Aim of the task
If a line in the records below contains the word "dalam", copy it out.
Start of Records
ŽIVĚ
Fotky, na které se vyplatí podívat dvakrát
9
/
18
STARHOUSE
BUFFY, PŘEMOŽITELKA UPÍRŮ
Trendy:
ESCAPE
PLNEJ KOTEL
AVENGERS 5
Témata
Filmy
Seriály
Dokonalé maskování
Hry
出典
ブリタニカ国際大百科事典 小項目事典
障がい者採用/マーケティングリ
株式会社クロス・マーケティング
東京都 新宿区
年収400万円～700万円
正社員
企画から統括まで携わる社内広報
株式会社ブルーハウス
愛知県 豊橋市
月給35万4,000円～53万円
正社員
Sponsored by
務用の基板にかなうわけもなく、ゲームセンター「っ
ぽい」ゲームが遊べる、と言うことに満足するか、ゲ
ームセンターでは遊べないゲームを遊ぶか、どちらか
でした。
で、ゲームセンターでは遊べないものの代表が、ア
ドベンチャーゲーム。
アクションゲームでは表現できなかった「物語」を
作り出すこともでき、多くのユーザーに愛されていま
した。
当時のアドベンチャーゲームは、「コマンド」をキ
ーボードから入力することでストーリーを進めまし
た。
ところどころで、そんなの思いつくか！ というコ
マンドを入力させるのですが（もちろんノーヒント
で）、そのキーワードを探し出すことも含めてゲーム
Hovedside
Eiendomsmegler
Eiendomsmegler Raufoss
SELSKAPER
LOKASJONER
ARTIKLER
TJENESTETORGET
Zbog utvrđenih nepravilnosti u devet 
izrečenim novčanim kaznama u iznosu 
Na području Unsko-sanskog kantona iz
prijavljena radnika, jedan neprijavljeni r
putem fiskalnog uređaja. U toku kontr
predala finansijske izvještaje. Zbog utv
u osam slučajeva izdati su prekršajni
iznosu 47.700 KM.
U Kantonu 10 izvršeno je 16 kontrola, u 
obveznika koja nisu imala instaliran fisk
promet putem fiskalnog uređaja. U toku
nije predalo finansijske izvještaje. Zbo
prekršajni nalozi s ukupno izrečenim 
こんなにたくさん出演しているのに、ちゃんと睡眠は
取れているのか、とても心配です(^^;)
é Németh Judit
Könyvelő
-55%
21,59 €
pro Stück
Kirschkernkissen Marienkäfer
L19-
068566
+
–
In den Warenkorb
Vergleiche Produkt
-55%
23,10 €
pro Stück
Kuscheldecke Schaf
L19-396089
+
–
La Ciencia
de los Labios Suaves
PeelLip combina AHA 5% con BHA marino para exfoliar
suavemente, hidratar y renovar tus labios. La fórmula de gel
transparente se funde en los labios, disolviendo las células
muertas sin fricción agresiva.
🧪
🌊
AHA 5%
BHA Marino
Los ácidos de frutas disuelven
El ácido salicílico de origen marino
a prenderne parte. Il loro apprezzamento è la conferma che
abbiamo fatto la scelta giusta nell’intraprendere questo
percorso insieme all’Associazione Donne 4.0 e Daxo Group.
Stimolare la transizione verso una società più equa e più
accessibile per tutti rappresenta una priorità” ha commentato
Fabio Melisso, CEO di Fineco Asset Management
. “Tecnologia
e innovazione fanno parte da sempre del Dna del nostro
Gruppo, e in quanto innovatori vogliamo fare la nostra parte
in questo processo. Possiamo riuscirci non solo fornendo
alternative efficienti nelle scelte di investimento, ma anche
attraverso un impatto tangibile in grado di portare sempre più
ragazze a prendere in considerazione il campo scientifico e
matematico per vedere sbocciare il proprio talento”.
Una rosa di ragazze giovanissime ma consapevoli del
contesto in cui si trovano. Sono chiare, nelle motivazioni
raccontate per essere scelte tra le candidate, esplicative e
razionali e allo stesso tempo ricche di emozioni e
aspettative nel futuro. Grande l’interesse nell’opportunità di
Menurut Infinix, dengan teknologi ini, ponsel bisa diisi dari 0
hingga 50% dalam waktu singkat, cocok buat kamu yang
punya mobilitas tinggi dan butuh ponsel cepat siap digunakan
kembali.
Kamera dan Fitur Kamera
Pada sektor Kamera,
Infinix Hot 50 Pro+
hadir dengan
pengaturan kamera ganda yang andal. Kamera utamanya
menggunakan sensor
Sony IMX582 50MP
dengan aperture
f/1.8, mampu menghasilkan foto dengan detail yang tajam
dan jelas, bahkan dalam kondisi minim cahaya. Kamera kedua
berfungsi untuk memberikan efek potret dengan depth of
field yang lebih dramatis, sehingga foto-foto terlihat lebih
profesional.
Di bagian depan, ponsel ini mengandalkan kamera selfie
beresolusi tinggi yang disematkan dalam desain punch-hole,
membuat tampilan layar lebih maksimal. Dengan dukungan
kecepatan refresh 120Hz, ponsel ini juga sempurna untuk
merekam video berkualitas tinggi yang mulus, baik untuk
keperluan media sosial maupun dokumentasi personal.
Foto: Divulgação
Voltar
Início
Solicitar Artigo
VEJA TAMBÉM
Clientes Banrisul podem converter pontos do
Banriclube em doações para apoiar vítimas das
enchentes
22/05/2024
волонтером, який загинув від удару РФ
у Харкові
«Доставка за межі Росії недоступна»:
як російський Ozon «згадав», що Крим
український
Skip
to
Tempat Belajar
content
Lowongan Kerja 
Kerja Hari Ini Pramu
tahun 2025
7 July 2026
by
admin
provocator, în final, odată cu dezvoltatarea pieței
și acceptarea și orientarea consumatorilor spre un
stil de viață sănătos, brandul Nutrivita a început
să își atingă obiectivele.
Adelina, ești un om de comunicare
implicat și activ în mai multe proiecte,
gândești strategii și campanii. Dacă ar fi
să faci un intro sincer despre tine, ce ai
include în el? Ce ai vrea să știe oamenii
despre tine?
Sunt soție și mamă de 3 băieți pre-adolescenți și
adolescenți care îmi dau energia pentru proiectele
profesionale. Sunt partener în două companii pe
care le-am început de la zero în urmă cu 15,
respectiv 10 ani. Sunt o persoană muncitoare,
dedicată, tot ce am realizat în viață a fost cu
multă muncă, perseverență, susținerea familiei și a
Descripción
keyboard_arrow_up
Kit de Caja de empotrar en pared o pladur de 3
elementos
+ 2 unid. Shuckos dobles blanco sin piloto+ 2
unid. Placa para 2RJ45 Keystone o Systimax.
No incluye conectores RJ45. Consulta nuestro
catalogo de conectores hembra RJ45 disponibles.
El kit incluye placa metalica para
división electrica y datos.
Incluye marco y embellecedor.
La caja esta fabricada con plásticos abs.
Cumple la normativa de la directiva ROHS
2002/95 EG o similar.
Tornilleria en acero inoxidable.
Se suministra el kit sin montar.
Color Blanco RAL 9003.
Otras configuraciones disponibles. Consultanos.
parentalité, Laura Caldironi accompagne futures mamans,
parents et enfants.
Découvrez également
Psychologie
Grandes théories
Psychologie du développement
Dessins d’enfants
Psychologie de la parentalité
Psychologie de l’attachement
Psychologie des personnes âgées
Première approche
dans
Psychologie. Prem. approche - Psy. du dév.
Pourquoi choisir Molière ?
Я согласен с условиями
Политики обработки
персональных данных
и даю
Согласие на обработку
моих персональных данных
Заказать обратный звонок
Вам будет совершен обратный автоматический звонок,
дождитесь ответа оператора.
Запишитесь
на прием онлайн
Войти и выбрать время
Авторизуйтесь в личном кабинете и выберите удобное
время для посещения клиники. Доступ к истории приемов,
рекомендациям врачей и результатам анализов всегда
End of Records
Exercise result
hingga 50% dalam waktu singkat, cocok buat kamu yang
dan jelas, bahkan dalam kondisi minim cahaya. Kamera kedua
beresolusi tinggi yang disematkan dalam desain punch-hole,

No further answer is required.